One of my favorite phrases from the Prayer Book appears when, in the course of the eucharist, we remember a saint. That person is referred to as a light in their generation. It says that we have the freedom and responsibility to be that kind of light, something suggested in the collect we heard yesterday in church, when we prayed for the grace to shine with the radiance of Christ’s glory.
I often don’t feel that bright, spiritually and otherwise. This bit about shining becomes aspirational. It is something that Jesus suggests is the call of disciples. In the Sermon on the Mount, Jesus tells his disciples: Let your light shine before others, that they may see your good works and glorify your Father in heaven. Which leads me to wonder on this Monday morning: What does it mean to let our light shine? What does that shining actually look like in life these days?
The first thing to note from the collect is that we don’t shine with our own radiance. Rather it is Christ’s glory shining through us. I take that as a relief because in my heart I know that deep down, on my own, I’m a fairly dim bulb.
At the same time, the temptation comes to all of us (especially clergy) to think that we are the light, the star of the story. Our faith reminds us that God is the star of the story, that we shine with Christ’s light.
So what does it take to let our light shine, to open ourselves to God’s light shining through us? Many things may block that shining light. I was interested in this bit of wisdom from Brené Brown, as she speaks of what it means to let our light shine:
Owning our story can be hard but not nearly as difficult as spending our lives running from it. Embracing our vulnerabilities is risky but not nearly as dangerous as giving up on love and belonging and joy—the experiences that make us the most vulnerable. Only when we are brave enough to explore the darkness will we discover the infinite power of our light.

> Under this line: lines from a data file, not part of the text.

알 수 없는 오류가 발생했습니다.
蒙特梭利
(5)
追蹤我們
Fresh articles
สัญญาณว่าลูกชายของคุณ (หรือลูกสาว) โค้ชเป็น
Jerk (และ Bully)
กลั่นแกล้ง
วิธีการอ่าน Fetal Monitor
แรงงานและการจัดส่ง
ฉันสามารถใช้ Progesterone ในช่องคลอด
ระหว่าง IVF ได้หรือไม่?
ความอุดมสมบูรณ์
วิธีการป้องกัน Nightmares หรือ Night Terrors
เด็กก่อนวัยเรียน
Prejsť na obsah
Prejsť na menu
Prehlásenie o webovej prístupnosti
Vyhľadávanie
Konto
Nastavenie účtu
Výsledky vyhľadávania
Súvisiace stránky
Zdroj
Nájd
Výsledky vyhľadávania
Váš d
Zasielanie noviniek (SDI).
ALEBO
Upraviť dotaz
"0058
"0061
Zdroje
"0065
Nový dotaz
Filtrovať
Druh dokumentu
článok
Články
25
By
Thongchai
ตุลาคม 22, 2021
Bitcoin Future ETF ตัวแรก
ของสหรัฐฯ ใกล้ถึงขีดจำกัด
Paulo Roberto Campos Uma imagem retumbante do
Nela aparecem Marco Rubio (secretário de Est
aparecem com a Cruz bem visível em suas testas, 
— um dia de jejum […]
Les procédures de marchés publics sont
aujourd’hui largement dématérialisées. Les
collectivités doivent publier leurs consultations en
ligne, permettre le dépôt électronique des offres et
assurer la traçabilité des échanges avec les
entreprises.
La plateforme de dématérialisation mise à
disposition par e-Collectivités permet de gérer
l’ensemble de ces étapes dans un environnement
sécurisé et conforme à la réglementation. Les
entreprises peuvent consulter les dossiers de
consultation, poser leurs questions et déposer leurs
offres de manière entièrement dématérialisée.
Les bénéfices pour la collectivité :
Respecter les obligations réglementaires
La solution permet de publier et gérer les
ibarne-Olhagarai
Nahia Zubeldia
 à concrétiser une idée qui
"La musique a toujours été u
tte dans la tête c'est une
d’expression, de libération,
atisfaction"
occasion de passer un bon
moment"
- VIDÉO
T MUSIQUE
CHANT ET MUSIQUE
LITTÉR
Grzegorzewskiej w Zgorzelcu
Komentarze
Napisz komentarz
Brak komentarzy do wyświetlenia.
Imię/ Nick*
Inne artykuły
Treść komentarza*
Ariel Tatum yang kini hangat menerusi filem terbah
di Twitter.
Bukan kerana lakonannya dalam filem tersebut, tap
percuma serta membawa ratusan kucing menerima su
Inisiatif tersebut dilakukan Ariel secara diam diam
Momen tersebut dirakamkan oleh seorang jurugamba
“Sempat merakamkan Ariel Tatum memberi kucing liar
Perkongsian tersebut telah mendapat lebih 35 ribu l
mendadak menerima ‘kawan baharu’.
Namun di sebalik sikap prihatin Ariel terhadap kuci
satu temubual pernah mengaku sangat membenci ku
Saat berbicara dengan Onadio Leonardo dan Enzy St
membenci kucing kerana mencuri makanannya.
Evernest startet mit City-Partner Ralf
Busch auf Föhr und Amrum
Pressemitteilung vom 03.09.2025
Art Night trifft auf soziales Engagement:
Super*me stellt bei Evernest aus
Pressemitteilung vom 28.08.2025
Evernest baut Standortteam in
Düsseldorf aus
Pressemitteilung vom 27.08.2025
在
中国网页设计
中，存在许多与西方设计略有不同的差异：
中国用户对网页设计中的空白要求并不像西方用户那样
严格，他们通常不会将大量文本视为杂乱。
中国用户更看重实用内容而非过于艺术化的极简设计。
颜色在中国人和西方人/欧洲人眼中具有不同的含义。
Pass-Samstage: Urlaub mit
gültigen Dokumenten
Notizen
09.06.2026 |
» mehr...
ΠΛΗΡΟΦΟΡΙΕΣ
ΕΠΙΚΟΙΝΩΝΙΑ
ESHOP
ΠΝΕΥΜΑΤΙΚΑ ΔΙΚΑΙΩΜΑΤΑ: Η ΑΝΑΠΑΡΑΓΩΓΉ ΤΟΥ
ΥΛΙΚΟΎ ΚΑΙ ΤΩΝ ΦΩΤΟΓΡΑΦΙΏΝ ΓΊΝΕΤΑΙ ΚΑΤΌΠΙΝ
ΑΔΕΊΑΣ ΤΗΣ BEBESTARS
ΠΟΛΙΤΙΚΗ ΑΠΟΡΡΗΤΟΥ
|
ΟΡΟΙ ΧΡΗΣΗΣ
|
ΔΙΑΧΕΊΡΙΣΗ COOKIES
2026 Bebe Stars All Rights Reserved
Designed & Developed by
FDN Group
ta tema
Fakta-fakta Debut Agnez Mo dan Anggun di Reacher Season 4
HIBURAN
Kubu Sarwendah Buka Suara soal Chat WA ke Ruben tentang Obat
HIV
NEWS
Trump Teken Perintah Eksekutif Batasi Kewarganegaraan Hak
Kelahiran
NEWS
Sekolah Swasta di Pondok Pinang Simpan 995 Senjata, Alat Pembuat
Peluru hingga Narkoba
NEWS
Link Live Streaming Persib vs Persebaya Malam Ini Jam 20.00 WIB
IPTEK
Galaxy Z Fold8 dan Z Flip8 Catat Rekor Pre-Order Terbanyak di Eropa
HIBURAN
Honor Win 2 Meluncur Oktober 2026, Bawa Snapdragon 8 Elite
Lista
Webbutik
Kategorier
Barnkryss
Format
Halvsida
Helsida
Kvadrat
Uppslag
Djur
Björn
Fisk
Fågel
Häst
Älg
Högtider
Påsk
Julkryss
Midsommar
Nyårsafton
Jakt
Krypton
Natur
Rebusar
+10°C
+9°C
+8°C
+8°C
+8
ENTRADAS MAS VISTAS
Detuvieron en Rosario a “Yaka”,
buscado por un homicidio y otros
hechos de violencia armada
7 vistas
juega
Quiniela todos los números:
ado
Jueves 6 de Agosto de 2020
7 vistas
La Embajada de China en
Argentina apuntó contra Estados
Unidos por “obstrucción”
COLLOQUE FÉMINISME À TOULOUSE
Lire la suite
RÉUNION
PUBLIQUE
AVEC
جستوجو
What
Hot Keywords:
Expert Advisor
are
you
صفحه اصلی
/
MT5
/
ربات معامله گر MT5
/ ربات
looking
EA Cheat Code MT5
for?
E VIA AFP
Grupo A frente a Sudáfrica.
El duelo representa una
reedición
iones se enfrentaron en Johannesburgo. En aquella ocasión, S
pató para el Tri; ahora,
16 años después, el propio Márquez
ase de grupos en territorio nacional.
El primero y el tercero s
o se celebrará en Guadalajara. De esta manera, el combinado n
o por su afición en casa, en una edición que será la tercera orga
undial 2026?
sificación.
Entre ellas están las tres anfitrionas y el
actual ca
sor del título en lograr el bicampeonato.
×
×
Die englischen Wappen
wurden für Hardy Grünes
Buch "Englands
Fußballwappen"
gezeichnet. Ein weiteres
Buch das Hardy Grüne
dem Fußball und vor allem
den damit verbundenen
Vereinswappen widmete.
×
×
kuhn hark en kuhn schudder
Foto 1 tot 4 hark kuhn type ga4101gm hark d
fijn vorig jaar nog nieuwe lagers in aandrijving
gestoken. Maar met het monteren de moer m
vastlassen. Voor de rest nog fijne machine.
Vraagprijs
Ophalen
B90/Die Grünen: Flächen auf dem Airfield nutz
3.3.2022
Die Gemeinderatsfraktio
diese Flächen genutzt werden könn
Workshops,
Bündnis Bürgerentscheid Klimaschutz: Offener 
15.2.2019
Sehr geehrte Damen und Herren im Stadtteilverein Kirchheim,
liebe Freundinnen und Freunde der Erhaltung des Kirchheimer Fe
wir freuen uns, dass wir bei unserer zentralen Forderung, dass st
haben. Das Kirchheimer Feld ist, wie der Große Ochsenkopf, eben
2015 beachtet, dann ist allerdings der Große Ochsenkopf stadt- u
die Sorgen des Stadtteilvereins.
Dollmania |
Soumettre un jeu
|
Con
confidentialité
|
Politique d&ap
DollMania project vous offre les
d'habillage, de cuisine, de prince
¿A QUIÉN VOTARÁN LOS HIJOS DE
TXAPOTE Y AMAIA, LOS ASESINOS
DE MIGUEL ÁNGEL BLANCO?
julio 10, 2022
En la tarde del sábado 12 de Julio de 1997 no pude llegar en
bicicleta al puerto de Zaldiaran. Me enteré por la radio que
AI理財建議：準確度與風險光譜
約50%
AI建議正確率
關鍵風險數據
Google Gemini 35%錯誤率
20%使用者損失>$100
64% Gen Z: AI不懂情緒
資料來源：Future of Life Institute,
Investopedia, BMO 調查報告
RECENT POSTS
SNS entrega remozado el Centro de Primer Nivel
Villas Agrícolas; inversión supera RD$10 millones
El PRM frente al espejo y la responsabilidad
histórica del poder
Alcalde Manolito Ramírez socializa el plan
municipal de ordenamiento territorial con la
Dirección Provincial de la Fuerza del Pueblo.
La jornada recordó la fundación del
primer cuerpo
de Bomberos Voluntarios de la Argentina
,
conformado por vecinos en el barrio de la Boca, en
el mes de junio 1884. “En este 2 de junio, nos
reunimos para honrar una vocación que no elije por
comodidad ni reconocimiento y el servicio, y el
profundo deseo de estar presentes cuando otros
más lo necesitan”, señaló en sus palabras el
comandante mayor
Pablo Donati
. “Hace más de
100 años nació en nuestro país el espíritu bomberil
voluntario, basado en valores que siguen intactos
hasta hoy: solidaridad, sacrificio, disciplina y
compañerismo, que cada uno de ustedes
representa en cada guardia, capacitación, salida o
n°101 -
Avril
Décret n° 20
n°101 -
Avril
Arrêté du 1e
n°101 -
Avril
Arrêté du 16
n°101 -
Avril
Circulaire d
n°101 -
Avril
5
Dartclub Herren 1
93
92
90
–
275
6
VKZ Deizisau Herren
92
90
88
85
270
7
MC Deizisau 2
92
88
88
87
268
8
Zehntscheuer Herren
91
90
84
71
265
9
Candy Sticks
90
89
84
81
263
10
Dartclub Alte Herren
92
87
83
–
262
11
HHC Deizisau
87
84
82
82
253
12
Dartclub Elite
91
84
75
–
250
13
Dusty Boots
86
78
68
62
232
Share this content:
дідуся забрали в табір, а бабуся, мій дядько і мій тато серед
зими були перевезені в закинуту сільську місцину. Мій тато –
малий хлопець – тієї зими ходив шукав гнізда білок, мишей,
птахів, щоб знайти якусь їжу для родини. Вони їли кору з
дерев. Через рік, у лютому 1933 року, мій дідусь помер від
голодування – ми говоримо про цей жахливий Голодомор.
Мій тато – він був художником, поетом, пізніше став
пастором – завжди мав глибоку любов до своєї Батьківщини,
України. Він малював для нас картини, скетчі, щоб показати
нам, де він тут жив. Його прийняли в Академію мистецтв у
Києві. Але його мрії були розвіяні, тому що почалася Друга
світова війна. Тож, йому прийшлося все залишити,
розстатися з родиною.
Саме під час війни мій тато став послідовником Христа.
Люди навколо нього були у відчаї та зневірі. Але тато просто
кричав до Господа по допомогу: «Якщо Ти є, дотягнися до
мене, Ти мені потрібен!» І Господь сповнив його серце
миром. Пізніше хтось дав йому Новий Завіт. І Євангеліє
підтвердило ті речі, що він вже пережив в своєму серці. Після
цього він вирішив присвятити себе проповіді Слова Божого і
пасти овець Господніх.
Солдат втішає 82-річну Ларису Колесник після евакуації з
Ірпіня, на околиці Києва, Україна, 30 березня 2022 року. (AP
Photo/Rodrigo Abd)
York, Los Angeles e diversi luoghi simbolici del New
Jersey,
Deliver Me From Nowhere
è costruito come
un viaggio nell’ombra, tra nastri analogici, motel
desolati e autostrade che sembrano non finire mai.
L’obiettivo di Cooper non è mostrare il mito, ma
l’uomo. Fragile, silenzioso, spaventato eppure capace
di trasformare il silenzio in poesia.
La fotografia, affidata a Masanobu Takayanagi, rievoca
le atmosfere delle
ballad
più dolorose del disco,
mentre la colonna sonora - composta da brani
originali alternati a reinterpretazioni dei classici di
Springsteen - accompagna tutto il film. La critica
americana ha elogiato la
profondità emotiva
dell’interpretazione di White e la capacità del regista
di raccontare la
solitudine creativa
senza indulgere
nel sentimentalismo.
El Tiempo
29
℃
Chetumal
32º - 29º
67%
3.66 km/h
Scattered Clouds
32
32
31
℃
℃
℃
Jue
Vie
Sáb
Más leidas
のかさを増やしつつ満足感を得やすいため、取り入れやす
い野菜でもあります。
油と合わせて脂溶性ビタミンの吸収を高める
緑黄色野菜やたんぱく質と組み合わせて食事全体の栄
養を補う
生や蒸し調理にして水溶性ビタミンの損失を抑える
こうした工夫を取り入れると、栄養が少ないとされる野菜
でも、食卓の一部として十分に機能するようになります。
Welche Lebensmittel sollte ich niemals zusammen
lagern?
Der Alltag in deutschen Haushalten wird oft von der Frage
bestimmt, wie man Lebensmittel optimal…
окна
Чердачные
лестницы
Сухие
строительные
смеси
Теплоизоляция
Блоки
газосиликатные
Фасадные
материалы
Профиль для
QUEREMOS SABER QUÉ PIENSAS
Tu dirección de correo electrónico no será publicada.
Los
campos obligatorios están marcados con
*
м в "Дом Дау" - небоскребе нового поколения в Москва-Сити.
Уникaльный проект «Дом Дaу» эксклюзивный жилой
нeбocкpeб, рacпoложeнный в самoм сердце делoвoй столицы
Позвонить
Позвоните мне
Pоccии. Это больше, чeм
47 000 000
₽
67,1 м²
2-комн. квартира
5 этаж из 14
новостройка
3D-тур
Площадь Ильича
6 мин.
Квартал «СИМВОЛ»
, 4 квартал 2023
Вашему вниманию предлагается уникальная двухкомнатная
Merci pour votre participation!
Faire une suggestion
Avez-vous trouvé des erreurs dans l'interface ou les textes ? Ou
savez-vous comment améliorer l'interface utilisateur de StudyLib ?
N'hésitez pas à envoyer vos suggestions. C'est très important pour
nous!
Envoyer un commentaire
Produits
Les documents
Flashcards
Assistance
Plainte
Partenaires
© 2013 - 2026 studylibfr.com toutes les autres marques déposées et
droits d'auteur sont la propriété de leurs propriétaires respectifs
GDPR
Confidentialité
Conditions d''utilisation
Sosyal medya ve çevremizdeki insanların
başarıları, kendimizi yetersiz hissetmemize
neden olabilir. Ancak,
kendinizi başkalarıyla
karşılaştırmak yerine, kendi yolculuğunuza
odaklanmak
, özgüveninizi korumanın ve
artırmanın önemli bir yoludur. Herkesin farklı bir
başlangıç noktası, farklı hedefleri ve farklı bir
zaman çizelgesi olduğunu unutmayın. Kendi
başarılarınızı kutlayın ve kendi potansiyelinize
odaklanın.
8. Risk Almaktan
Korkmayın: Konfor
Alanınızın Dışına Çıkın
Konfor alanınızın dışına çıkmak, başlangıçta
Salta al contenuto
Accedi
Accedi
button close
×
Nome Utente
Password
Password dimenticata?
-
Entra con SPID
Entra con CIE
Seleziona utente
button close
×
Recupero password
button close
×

If we’re wondering what it means to let our lights shine, it can help to remember saints in our generation who have done that. We have set aside today as a remembrance of the life and ministry and witness of Martin Luther King, who had this to say about light:
Darkness cannot drive out darkness; Only light can do that. Hate cannot drive out hate; Only love can do that.
Use this holiday as a chance to reflect on the light and love he showed. Perhaps read the dream-filled speech he gave on the mall in D.C. Or maybe read the prophetic speech he gave the night before he died. The letter he wrote from a Birmingham jail cell has a powerful word, especially for clergy and others who hang around churches.
Take stock of what might be getting in the way of letting your light shine. And say a prayer that God will grant you the grace to let that light shine this week.